Beating the Winter Blues

The dwindling sunlight and cold, dreary weather can give you the “winter blues.”

If your feelings of sadness and fatigue follow a predictable seasonal pattern, you may have a type of depression called Seasonal Affective Disorder, or SAD.

“We start seeing it at the end of fall when the days get shorter, usually in the North and Northeast parts of the U.S. or areas that are cold, rainy and dark for months in the winter. And during the spring and summer months, symptoms subside,” says Ani Kalayjian, psychologist, author and professor in the Clinical Psychology Mind, Body, Spirit Program at Teachers College, Columbia University in New York.

Like other forms of depression, symptoms of SAD include excessive fatigue, sleeping more than normal, loss of interest in activities you used to enjoy, difficulty concentrating and craving for carbohydrates.

When treating patients, Kalayjian uses a holistic approach that focuses on all aspects of a person’s health.

“We encourage people to have a healthy, balanced life including exercise, which reduces stress and improves the sense of well-being.”

Setting daily goals and scheduling yourself a vacation in a warm climate in the winter months can help recharge your energy. Try to spend more time outdoors, sign up for community service and make regular plans with friends to help elevate your mood.

“You should also pay attention to what you eat because refined carbs make you feel more lethargic and want to stay in bed,” Kalayjian says. Eat lighter foods in the winter months such as vegetables, fruits, salads, nuts, legumes and soy products, and limit the amount of heavy foods you consume including meat or pasta with heavy cream sauces. Kalayjian also recommends taking daily vitamin D3 supplements to improve symptoms.

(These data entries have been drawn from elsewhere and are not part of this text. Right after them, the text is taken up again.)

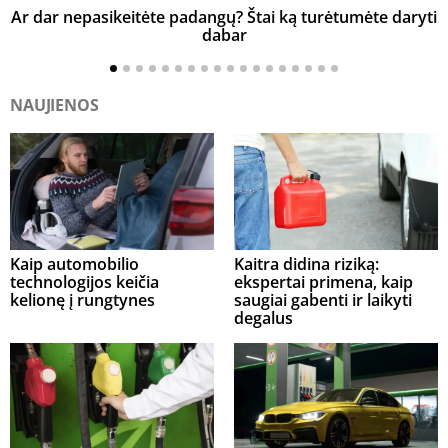
Ar dar nepasikeitėte padangų? Štai ką turėtumėte daryti
K
dabar
NAUJIENOS
Kaip automobilio
Kaitra didina riziką:
technologijos keičia
ekspertai primena, kaip
kelionę į rungtynes
saugiai gabenti ir laikyti
degalus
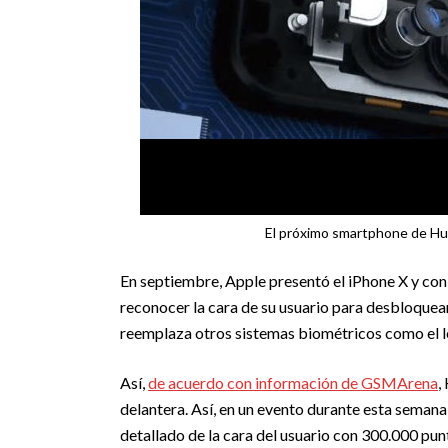
El próximo smartphone de Hua
En septiembre, Apple presentó el iPhone X y con
reconocer la cara de su usuario para desbloquear
reemplaza otros sistemas biométricos como el le
Así,
de acuerdo con información de GSMArena
,
delantera. Así, en un evento durante esta sema
detallado de la cara del usuario con 300.000 pun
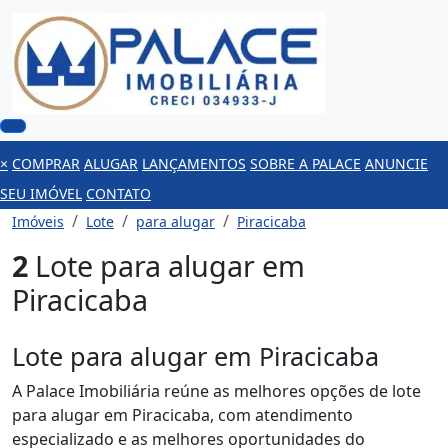
×
COMPRAR
ALUGAR
LANÇAMENTOS
SOBRE A PALACE
ANUNCIE
SEU IMÓVEL
CONTATO
Imóveis
Lote
para alugar
Piracicaba
2
Lote para alugar em
Piracicaba
Lote para alugar em Piracicaba
A Palace Imobiliária reúne as melhores opções de lote
para alugar em Piracicaba, com atendimento
especializado e as melhores oportunidades do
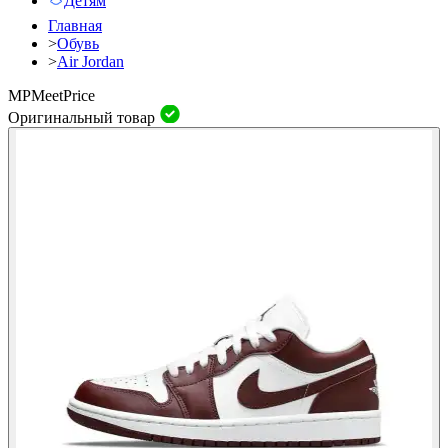
Детям
Главная
>
Обувь
>
Air Jordan
MP
Meet
Price
Оригинальный товар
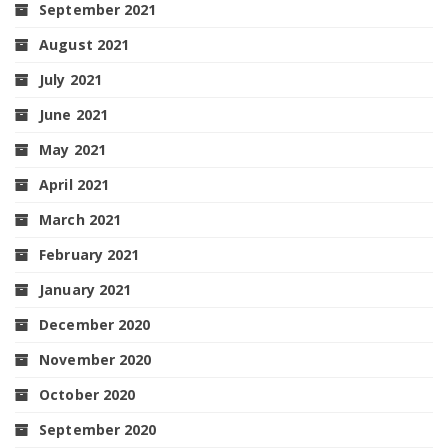
September 2021
August 2021
July 2021
June 2021
May 2021
April 2021
March 2021
February 2021
January 2021
December 2020
November 2020
October 2020
September 2020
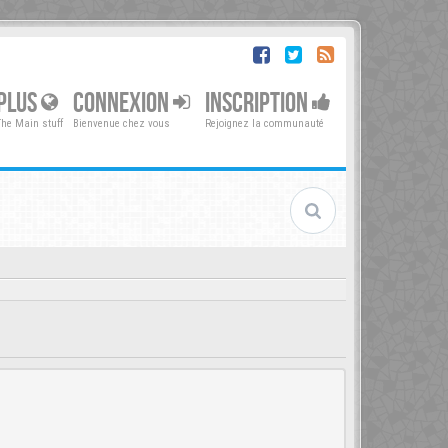
PLUS
CONNEXION
INSCRIPTION
The Main stuff
Bienvenue chez vous
Rejoignez la communauté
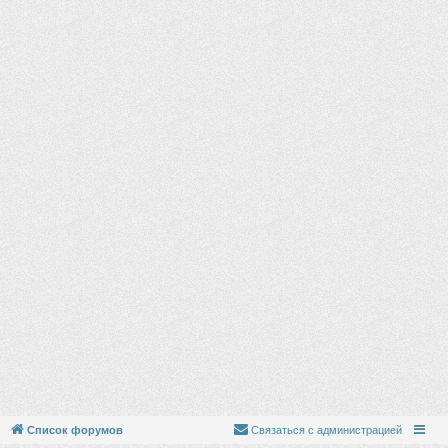
ч
у
Список форумов
Связаться с администрацией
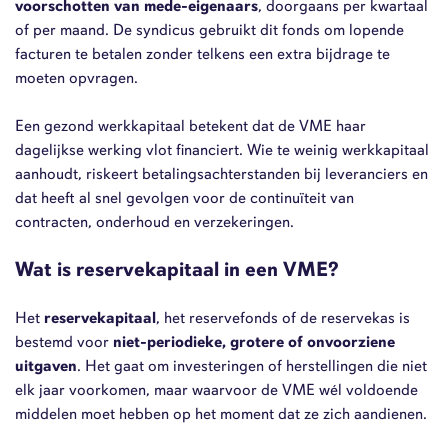
voorschotten van mede-eigenaars
, doorgaans per kwartaal
of per maand. De syndicus gebruikt dit fonds om lopende
facturen te betalen zonder telkens een extra bijdrage te
moeten opvragen.
Een gezond werkkapitaal betekent dat de VME haar
dagelijkse werking vlot financiert. Wie te weinig werkkapitaal
aanhoudt, riskeert betalingsachterstanden bij leveranciers en
dat heeft al snel gevolgen voor de continuïteit van
contracten, onderhoud en verzekeringen.
Wat is reservekapitaal in een VME?
Het
reservekapitaal
, het reservefonds of de reservekas is
bestemd voor
niet-periodieke, grotere of onvoorziene
uitgaven
. Het gaat om investeringen of herstellingen die niet
elk jaar voorkomen, maar waarvoor de VME wél voldoende
middelen moet hebben op het moment dat ze zich aandienen.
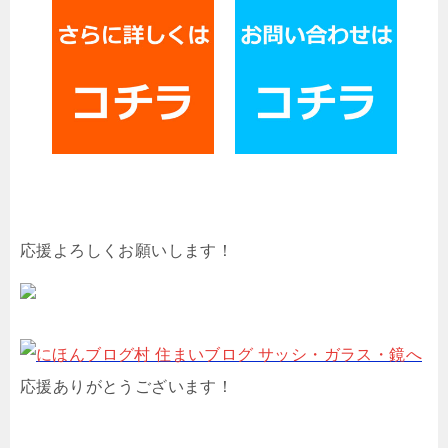
応援よろしくお願いします！
応援ありがとうございます！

A popular treatment for SAD is light box therapy, in which you expose yourself to fluorescent light for 30 minutes in the early morning. The light box simulates natural outdoor light and helps reduce excessive melatonin in your bloodstream to help regulate your mood and sleep patterns.

Making healthy lifestyle changes and using light therapy can help reduce the symptoms of SAD. However, if your depression becomes so severe that it starts interfering with work or school, your doctor may prescribe antidepressants.